My organization would like to publish copies of our enterprise data to our Portal so that it can be used in Field Maps as reference layers in disconnected situations. Data such as our Parcel Layer would be very helpful to our field workers. This requires that the Feature Layers be set as Sync-Enabled. Since our enterprise data updates periodically we would need a way to keep those reference layers up to date. From everything I've read there is currently not a way to update existing data in a sync-enabled layer -- See "Allow Offline Editing" section of this doc -- https://doc.arcgis.com/en/arcgis-online/manage-data/manage-editing-hfl.htm#ESRI_SECTION2_D884E7592F5...
Well, there is a way, but it involves turning Sync-Enabled off while updating which would break any WebMap and Checked Out Area that uses that layer.
We have 1000+ layers that we would like to host in Portal but I would need an automated way (Python) to keep them up to date. Any ideas would be greatly appreciated! Thanks.
Solved! Go to Solution.
Ah, well. We don't have control over most of the schemas we work with, and generally, unless you're dealing with the actual shapes, it's not required.
That "record by record comparison" is very simple if you use pandas' compare function.
Also, once you read / query / load your source data, you can modify the schema as needed on the resulting DataFrame to ensure that it matches with the destination.
I actually just gave a talk about this yesterday at a conference. See if anything in here helps you out:
https://github.com/jdcarls2/ilgisa-2022/blob/main/hosted-copy/hosted-copy.ipynb
Are you referring to this?
If synchronization is enabled, you can append new features to the hosted feature layer but not update existing features using the Update Data option on the layer's details page.
Note that "Update Data" in this case is specific to one of the functions in the API; your ability to "update data" (no caps) is not impaired by whether or not Sync is enabled.
What you can do is pass updates to the hosted layer using FeatureLayer.edit_features(updates=[]). If you have edit timestamps on your data, you can selectively pass in only those features that have been edited within a given timeframe, too.
At Kendall County, we have about 50k parcels, but only a couple hundred are edited any given day, so we use the Python API together with the pandas module to identify only those rows that have been edited, and then we edit those features in place.
Let me know if this sounds useful to you, I can share a generalized version of the code we use for it. We have about 30 hosted layers that are kept up to date with offline sources on a nightly basis, so I can tell you it's certainly an adaptable approach.
Hi @jcarlson would you be able to share a generalized version of your code for this? We're also in the same boat as the OP and it would be helpful if we could routinely update a feature layer we're using as the basis of a FieldMaps app while it has sync enabled. I don't want to just append new features because there will be new features and updates to existing ones in the updates.

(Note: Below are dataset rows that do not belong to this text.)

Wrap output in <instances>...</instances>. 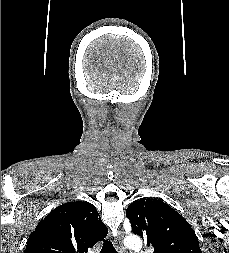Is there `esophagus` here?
Wrapping results in <instances>:
<instances>
[{
  "mask_svg": "<svg viewBox=\"0 0 229 253\" xmlns=\"http://www.w3.org/2000/svg\"><path fill=\"white\" fill-rule=\"evenodd\" d=\"M114 245H115L118 253H125V249H124V246H123V235H122V233H119L114 238Z\"/></svg>",
  "mask_w": 229,
  "mask_h": 253,
  "instance_id": "obj_1",
  "label": "esophagus"
}]
</instances>
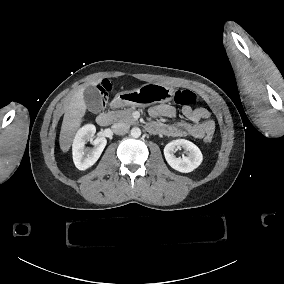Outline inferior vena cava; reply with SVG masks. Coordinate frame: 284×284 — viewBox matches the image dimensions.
I'll return each mask as SVG.
<instances>
[{"label":"inferior vena cava","instance_id":"1","mask_svg":"<svg viewBox=\"0 0 284 284\" xmlns=\"http://www.w3.org/2000/svg\"><path fill=\"white\" fill-rule=\"evenodd\" d=\"M111 129L115 134L124 135L129 131L130 126L124 122H117L112 125Z\"/></svg>","mask_w":284,"mask_h":284}]
</instances>
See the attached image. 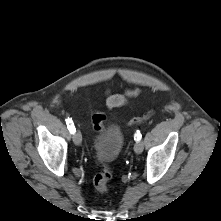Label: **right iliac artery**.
<instances>
[{
    "instance_id": "82829eb1",
    "label": "right iliac artery",
    "mask_w": 221,
    "mask_h": 221,
    "mask_svg": "<svg viewBox=\"0 0 221 221\" xmlns=\"http://www.w3.org/2000/svg\"><path fill=\"white\" fill-rule=\"evenodd\" d=\"M66 124H67V127H68V130L70 131L71 134L75 133L76 129H75V126L73 124V121L71 119H66Z\"/></svg>"
}]
</instances>
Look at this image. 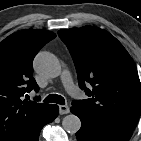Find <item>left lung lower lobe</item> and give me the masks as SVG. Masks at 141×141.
I'll return each instance as SVG.
<instances>
[{"instance_id": "0a47b994", "label": "left lung lower lobe", "mask_w": 141, "mask_h": 141, "mask_svg": "<svg viewBox=\"0 0 141 141\" xmlns=\"http://www.w3.org/2000/svg\"><path fill=\"white\" fill-rule=\"evenodd\" d=\"M70 111L77 115L82 123L76 133L78 141H128L132 136L133 131L104 123L86 109L72 106Z\"/></svg>"}]
</instances>
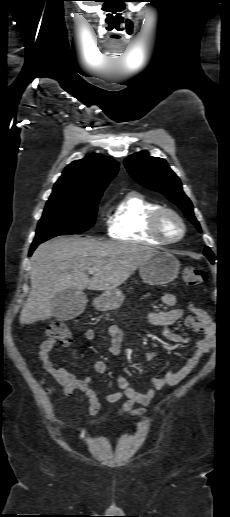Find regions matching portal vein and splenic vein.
Listing matches in <instances>:
<instances>
[{
  "label": "portal vein and splenic vein",
  "instance_id": "1",
  "mask_svg": "<svg viewBox=\"0 0 230 517\" xmlns=\"http://www.w3.org/2000/svg\"><path fill=\"white\" fill-rule=\"evenodd\" d=\"M96 271H97V269H96V268H94V267H93V268L88 269V273H89V274H94Z\"/></svg>",
  "mask_w": 230,
  "mask_h": 517
}]
</instances>
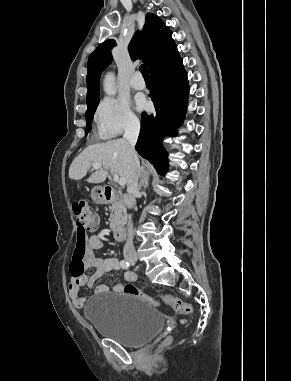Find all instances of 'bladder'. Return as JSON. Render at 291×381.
<instances>
[{"mask_svg": "<svg viewBox=\"0 0 291 381\" xmlns=\"http://www.w3.org/2000/svg\"><path fill=\"white\" fill-rule=\"evenodd\" d=\"M84 316L99 335L127 347L149 342L165 326L164 317L150 303L123 292L90 297Z\"/></svg>", "mask_w": 291, "mask_h": 381, "instance_id": "obj_1", "label": "bladder"}]
</instances>
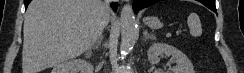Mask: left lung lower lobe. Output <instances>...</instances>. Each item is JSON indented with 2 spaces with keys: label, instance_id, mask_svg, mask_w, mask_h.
I'll list each match as a JSON object with an SVG mask.
<instances>
[{
  "label": "left lung lower lobe",
  "instance_id": "0a47b994",
  "mask_svg": "<svg viewBox=\"0 0 244 73\" xmlns=\"http://www.w3.org/2000/svg\"><path fill=\"white\" fill-rule=\"evenodd\" d=\"M159 1L160 0H134L133 1V10H134V12H137L138 10L149 7ZM198 1L203 3L209 9L216 12L215 0H198Z\"/></svg>",
  "mask_w": 244,
  "mask_h": 73
}]
</instances>
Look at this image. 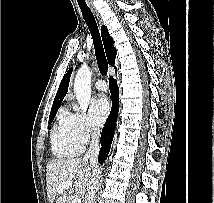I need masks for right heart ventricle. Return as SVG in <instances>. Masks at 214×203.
Here are the masks:
<instances>
[{"label": "right heart ventricle", "mask_w": 214, "mask_h": 203, "mask_svg": "<svg viewBox=\"0 0 214 203\" xmlns=\"http://www.w3.org/2000/svg\"><path fill=\"white\" fill-rule=\"evenodd\" d=\"M51 148L53 154L60 159L74 157L83 150V145L72 135L63 114L60 115L58 124L52 129Z\"/></svg>", "instance_id": "right-heart-ventricle-1"}]
</instances>
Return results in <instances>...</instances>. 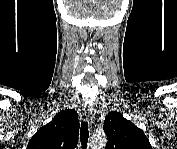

Thanks for the response, Josh. Yes, that is what I was referring to. I hadn't seen the edit_features function and that is definitely a step in the right direction. The issue we have is that our data sources come from dozens of authoritative sources and we don't have control over their schemas -- such as adding last_edited dates or globalids to the data. We know when a dataset has been updated but don't have a reliable way of determining which records were added/deleted/updated without doing a record by record comparison between source and destination. That is why I was leaning heavy on ESRI's API to do the change detection for us which it can do - just not with Sync enabled.
A couple options I've thought of include:
I'd be interested to know if ESRI is planning to provide the ability to expand their update process to include Sync-enabled layers. That would help me to know how far I should travel down other rabbit holes for another solution.
Ah, well. We don't have control over most of the schemas we work with, and generally, unless you're dealing with the actual shapes, it's not required.
That "record by record comparison" is very simple if you use pandas' compare function.
Also, once you read / query / load your source data, you can modify the schema as needed on the resulting DataFrame to ensure that it matches with the destination.
I actually just gave a talk about this yesterday at a conference. See if anything in here helps you out:
https://github.com/jdcarls2/ilgisa-2022/blob/main/hosted-copy/hosted-copy.ipynb
Thanks a ton Josh. It's good to know others are in the same boat as we are. You've given me some good ideas to run with.